8. The response surface model-based emission list feedback updating method according to claim 7, wherein the construction of the loss function is specifically expressed as:

Wherein Loss represents a Loss function value, gamma _sp, The average value of the ratio of the monitoring value to the simulation value of each monitoring point in a region s of a species sp, which is the target pollutant of the response surface model, is represented, and the region s is a certain subarea of the target region.
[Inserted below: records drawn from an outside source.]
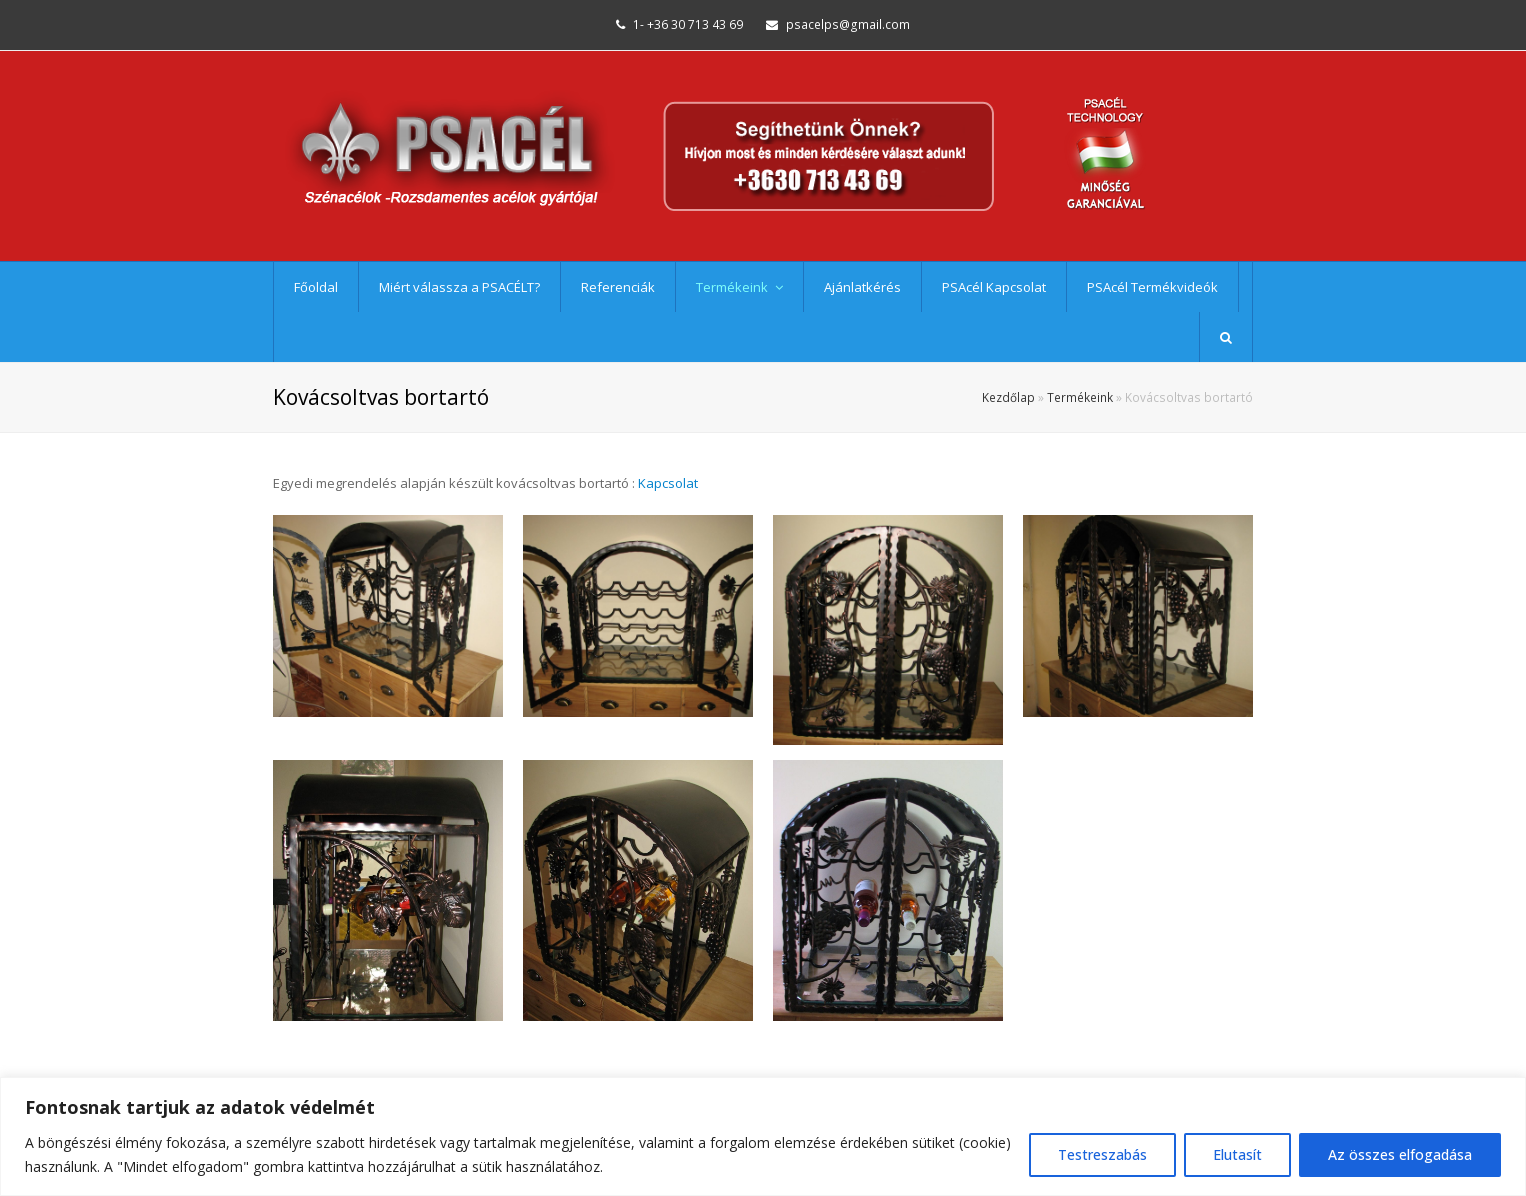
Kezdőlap (1008, 397)
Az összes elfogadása (1400, 1154)
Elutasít (1237, 1154)
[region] (763, 1136)
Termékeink (1080, 397)
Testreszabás (1102, 1154)
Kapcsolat (668, 483)
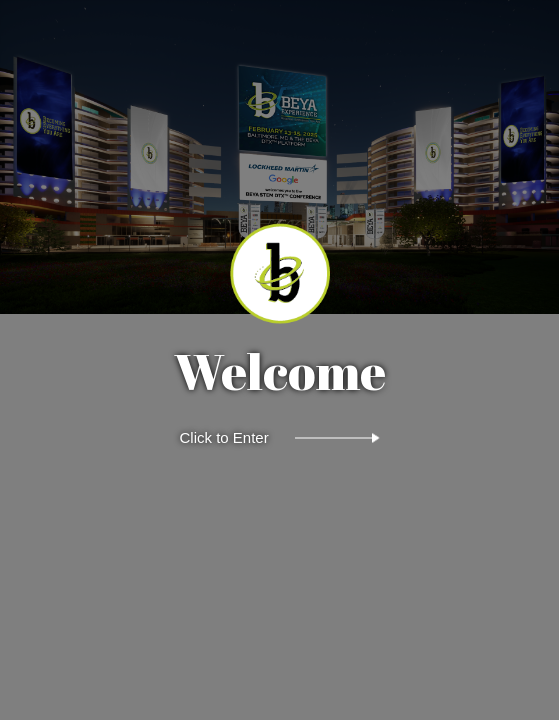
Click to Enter (224, 437)
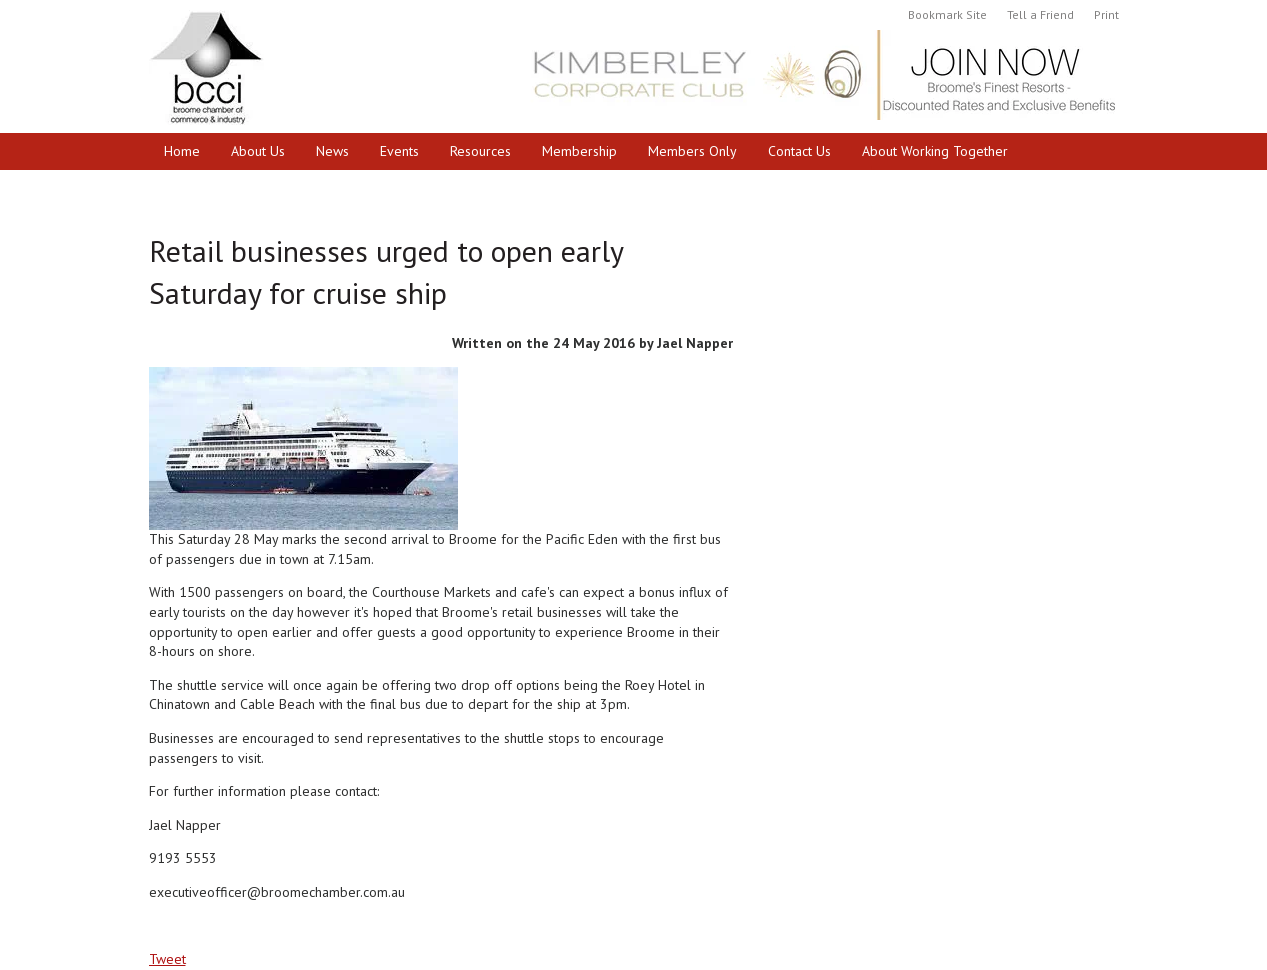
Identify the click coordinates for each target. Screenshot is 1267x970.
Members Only (692, 151)
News (332, 151)
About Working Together (935, 151)
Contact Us (799, 151)
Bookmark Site (947, 14)
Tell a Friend (1040, 14)
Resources (480, 151)
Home (182, 151)
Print (1106, 14)
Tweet (167, 959)
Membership (579, 151)
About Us (258, 151)
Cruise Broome (208, 188)
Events (399, 151)
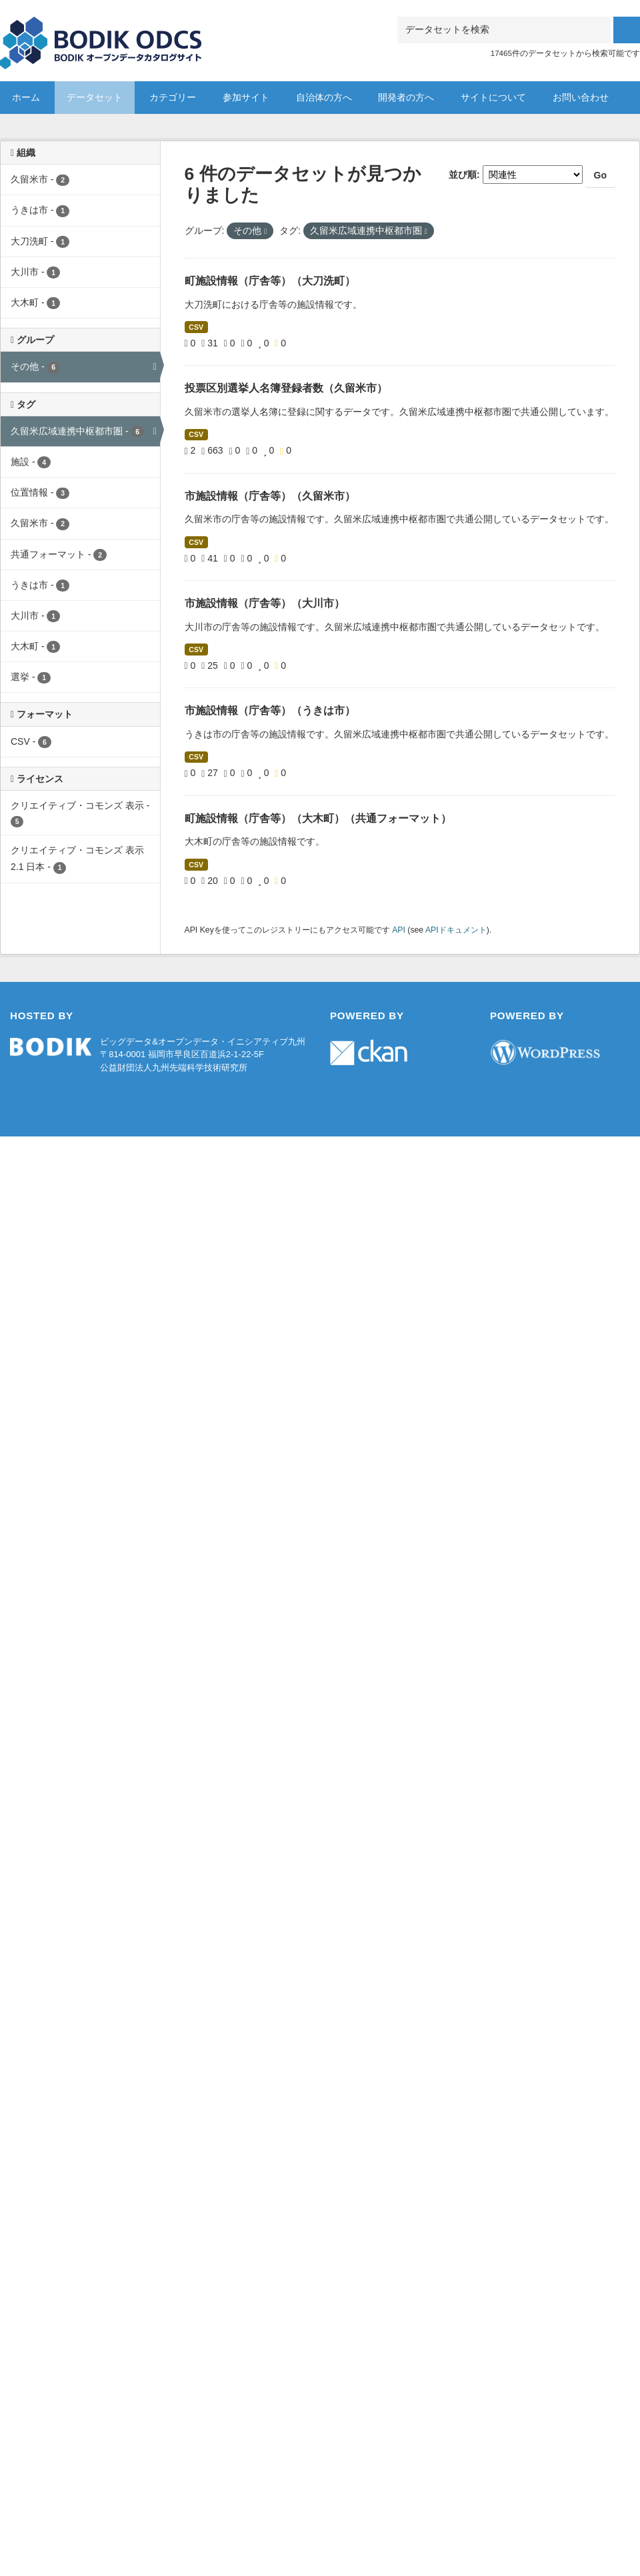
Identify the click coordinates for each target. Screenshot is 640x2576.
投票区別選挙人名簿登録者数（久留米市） (286, 388)
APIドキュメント (456, 930)
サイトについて (493, 97)
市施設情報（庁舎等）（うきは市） (270, 710)
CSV (196, 327)
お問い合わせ (581, 97)
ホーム (26, 97)
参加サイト (246, 97)
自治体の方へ (324, 97)
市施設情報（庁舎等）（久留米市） (270, 496)
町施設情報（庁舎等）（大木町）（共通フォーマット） (318, 818)
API (398, 930)
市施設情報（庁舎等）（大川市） (265, 603)
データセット (95, 97)
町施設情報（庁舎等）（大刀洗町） (270, 280)
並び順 (463, 174)
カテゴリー (172, 97)
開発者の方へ (406, 97)
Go (600, 175)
9. An exhaust list feedback updating system based on a response surface model, comprising: the system comprises a region dividing module, a control matrix constructing module, a control scene simulating module, a response surface polynomial fitting equation coefficient calculating module, a target pollutant contribution calculating module, a prediction error weight calculating module, a response surface model constructing module, a sampling result acquiring module, a target region data acquiring module, a sampling result optimizing module, a loss function constructing module and a final correction result calculating module;

the region dividing module is used for dividing the target region into a plurality of subareas based on the target region pollutant emission list adjustment task;

the control matrix construction module is used for constructing a control matrix for the whole target area and each sub-area, and each area generates a plurality of control scenes to form the control matrix;

the control scenario simulation module is used for simulating control scenarios in all control matrixes based on the air quality mode;

The response surface polynomial fitting equation coefficient calculation module is used for calculating the coefficient of the polynomial fitting equation of the single area response surface and the coefficient of the polynomial fitting equation of the whole area response surface according to the results of air quality simulation of all scenes and the control matrix;

the target pollutant contribution value calculation module is used for calculating the sum of target pollutant contribution values of all areas to grid points based on the results of air quality simulation of each scene;

the prediction error calculation module is used for calculating and obtaining a prediction error caused by the overall change of the target area to the grid points based on the coefficient of the polynomial fitting equation of the overall area response surface and the polynomial fitting equation of the overall area response surface;

the prediction error weight calculation module is used for calculating the weight of the overall change prediction error of the region according to the control matrix;

the response surface model construction module is used for constructing a response surface model of the precursor discharged to the target pollutant concentration based on the sum of target pollutant contribution values of all areas to a certain subarea of the target area, the prediction error weight and the target pollutant reference scene concentration value of the grid point;

The sampling result acquisition module is used for randomly sampling control factors of all areas to acquire a plurality of groups of sampling results as initial solutions of heuristic optimization algorithms;

the target area data acquisition module is used for acquiring an original list of the atmospheric pollutants and air quality monitoring data of the target area;

the sampling result optimization module is used for solving the optimal emission proportion of each pollutant in the sampling result based on a heuristic random search algorithm and taking the optimal emission proportion as an optimization result of the sampling result;

the loss function construction module is used for constructing a loss function;

the final correction result calculation module is used for calculating a loss function value corresponding to the optimization result based on the loss function, and selecting the optimization result with the minimum loss function value as the final correction result of the original list of the atmospheric pollutants.

10. A computing device comprising a processor and a memory for storing a program executable by the processor, wherein the processor, when executing the program stored in the memory, implements the response surface model-based emissions list feedback updating method of any one of claims 1-8.